### ABOUT THIS EXERCISE
Write out again, exactly, the lines below starting at the one with "575 MADISON AVENUE, NEW YORK, NY 10022." and ending at the one with "Anti-Spam Policy".

_ _ _ _ _

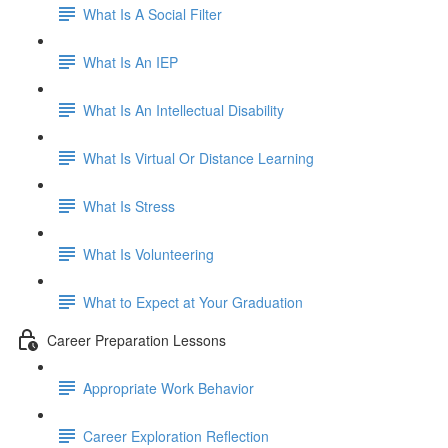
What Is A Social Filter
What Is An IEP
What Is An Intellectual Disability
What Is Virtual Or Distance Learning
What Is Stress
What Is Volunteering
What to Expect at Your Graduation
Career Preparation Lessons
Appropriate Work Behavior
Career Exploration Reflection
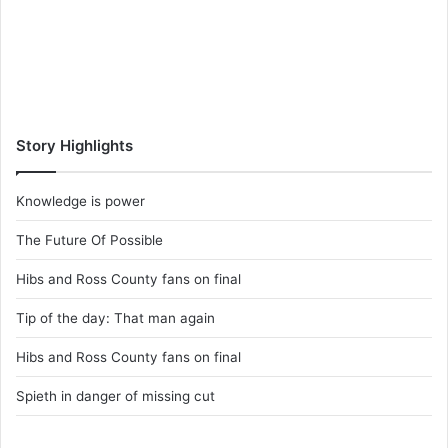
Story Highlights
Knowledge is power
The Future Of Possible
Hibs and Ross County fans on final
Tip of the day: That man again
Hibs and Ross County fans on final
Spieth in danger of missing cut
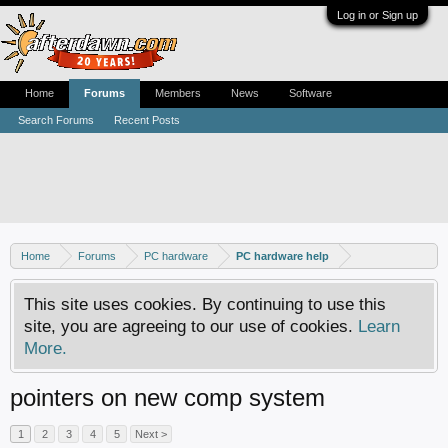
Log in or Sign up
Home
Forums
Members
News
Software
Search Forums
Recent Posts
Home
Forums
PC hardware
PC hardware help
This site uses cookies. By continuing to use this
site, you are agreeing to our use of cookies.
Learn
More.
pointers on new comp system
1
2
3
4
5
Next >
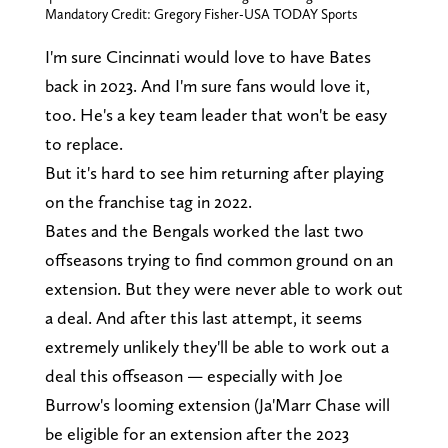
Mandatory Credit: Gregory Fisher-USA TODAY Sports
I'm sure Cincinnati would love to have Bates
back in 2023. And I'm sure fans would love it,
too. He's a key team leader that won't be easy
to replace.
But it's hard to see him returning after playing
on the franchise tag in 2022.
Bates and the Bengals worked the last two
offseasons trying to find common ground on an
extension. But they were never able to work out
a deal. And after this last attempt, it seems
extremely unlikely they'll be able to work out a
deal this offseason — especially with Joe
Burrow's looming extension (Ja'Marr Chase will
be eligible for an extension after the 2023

_ _ _ _ _

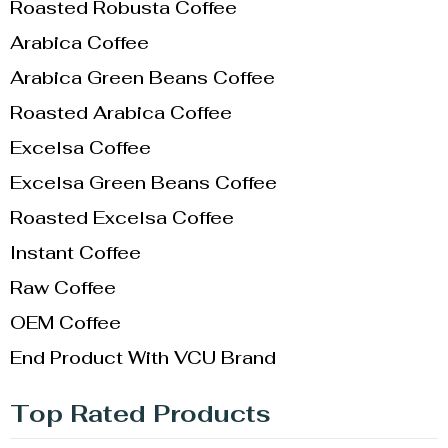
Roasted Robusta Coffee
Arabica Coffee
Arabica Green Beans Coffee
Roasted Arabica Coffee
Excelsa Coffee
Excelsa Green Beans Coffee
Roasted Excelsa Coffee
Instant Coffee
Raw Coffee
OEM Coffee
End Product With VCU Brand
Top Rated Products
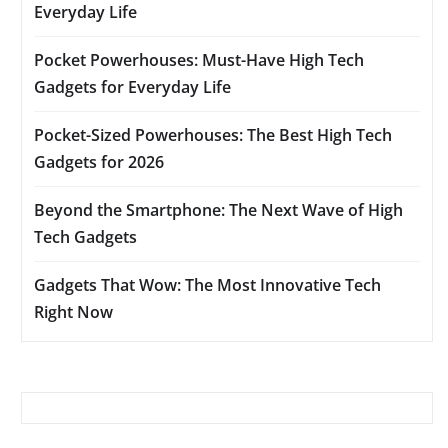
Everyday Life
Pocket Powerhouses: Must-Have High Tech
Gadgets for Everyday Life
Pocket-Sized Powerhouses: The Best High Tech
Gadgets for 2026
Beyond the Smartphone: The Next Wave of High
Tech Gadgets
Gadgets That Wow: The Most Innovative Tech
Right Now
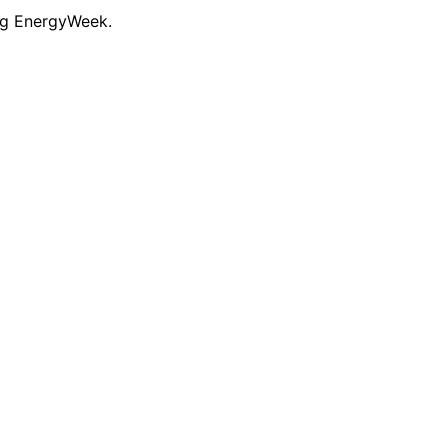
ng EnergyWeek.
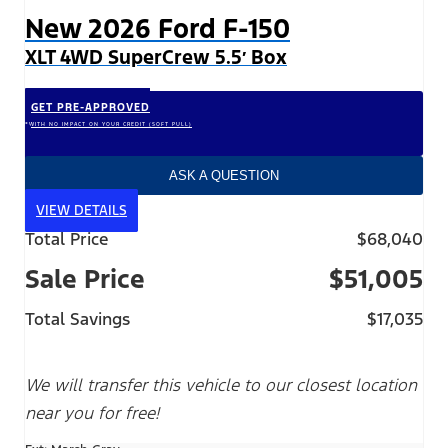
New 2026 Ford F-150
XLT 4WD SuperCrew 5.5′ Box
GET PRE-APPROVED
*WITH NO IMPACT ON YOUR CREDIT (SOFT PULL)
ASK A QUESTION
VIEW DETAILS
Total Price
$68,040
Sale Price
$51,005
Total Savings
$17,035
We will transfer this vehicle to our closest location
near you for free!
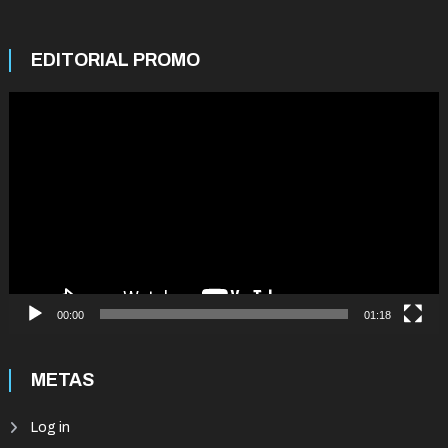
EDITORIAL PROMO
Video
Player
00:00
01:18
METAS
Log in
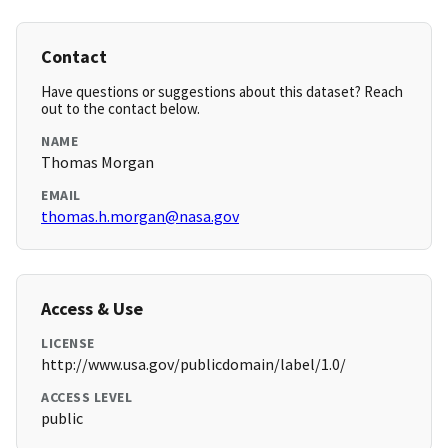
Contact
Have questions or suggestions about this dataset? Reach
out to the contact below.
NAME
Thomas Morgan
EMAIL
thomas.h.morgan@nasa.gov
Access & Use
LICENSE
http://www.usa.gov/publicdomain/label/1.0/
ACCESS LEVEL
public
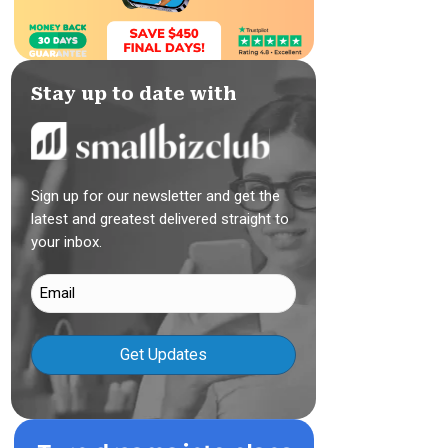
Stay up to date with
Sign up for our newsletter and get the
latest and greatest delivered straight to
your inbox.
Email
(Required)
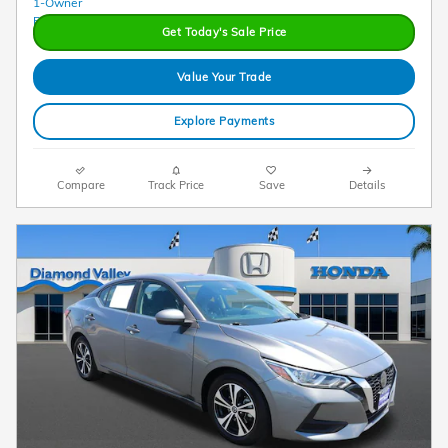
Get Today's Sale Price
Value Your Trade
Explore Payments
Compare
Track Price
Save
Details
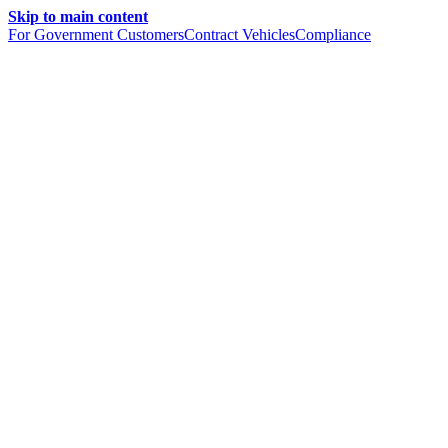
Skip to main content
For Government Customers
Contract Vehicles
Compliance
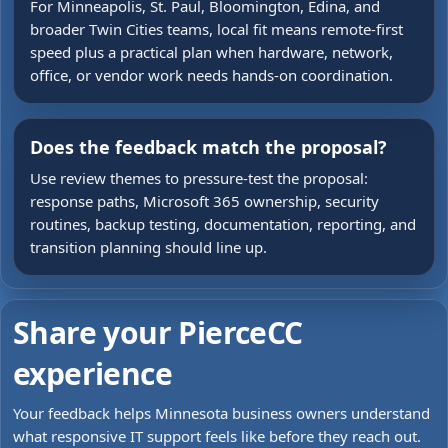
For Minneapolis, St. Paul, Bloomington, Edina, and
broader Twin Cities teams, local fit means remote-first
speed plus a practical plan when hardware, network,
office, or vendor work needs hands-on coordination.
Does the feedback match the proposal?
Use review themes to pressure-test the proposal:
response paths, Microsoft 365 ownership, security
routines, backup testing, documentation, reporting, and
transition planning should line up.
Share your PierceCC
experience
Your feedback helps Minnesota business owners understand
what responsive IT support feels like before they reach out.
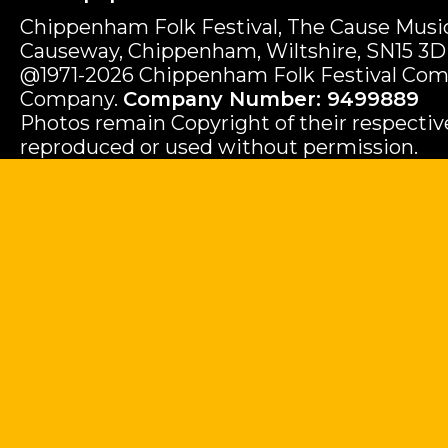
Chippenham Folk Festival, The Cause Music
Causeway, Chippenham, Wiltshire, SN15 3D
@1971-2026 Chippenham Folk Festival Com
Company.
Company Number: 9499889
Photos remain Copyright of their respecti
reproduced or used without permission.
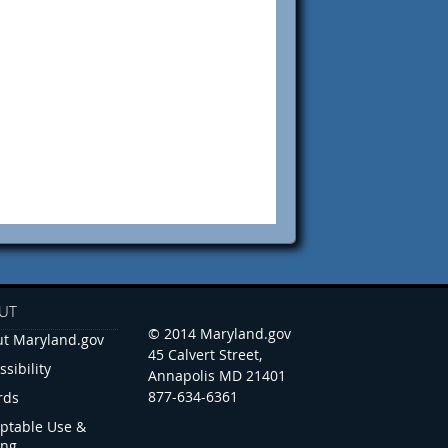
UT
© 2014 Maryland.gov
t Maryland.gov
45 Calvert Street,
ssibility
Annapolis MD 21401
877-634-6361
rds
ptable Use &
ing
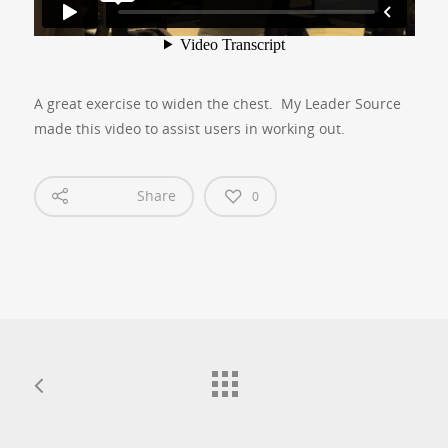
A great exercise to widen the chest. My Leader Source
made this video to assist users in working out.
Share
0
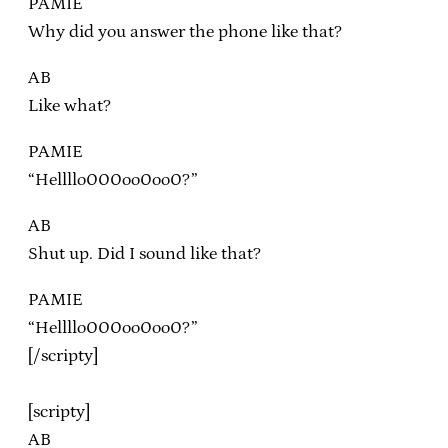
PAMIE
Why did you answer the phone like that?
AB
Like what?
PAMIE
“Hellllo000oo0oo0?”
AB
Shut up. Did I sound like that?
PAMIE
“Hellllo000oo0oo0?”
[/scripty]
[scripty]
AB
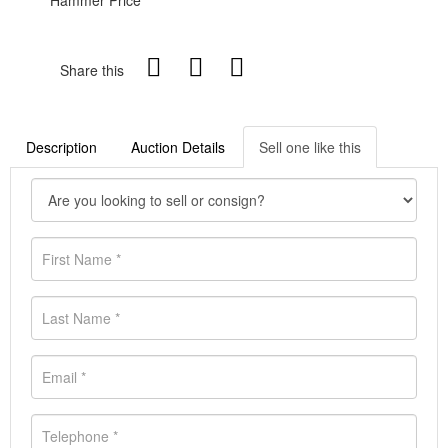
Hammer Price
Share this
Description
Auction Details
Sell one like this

_ _ _ _ _

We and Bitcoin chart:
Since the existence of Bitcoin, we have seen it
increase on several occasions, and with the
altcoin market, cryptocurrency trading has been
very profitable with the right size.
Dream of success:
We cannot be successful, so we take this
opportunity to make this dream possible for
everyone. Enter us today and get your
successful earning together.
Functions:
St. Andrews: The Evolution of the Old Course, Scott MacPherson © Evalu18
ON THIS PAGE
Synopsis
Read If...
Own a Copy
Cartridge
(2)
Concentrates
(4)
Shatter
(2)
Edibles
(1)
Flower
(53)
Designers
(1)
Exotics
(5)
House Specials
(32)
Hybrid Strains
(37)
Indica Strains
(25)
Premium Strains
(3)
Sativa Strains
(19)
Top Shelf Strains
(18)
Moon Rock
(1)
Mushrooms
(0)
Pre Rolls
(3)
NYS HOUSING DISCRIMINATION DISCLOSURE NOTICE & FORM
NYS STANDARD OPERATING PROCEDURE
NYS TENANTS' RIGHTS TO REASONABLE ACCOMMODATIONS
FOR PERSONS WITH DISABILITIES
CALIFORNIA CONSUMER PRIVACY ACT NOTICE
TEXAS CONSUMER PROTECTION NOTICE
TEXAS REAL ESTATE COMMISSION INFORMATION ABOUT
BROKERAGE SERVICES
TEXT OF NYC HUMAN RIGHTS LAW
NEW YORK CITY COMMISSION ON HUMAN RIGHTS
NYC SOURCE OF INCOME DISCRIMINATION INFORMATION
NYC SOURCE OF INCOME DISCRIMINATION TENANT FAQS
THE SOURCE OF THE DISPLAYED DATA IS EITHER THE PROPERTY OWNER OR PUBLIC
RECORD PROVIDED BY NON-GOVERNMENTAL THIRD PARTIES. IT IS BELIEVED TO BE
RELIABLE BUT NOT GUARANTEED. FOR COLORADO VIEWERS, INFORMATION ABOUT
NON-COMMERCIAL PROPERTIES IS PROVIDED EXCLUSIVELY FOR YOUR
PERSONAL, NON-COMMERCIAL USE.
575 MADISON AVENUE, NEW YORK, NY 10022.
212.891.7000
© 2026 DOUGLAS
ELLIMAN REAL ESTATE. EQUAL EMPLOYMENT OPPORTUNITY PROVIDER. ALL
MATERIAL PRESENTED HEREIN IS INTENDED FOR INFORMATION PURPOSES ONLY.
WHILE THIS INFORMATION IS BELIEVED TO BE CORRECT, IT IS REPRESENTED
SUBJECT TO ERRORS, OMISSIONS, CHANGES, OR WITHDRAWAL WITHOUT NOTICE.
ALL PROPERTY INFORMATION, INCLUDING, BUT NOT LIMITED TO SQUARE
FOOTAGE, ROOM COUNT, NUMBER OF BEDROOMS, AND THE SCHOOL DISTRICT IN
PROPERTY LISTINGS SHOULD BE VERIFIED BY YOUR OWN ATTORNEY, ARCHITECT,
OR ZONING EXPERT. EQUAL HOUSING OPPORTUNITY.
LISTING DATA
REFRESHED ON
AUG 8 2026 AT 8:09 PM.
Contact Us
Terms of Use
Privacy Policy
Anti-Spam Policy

_ _ _ _ _

### ANSWER BOX
575 MADISON AVENUE, NEW YORK, NY 10022.
212.891.7000
© 2026 DOUGLAS
ELLIMAN REAL ESTATE. EQUAL EMPLOYMENT OPPORTUNITY PROVIDER. ALL
MATERIAL PRESENTED HEREIN IS INTENDED FOR INFORMATION PURPOSES ONLY.
WHILE THIS INFORMATION IS BELIEVED TO BE CORRECT, IT IS REPRESENTED
SUBJECT TO ERRORS, OMISSIONS, CHANGES, OR WITHDRAWAL WITHOUT NOTICE.
ALL PROPERTY INFORMATION, INCLUDING, BUT NOT LIMITED TO SQUARE
FOOTAGE, ROOM COUNT, NUMBER OF BEDROOMS, AND THE SCHOOL DISTRICT IN
PROPERTY LISTINGS SHOULD BE VERIFIED BY YOUR OWN ATTORNEY, ARCHITECT,
OR ZONING EXPERT. EQUAL HOUSING OPPORTUNITY.
LISTING DATA
REFRESHED ON
AUG 8 2026 AT 8:09 PM.
Contact Us
Terms of Use
Privacy Policy
Anti-Spam Policy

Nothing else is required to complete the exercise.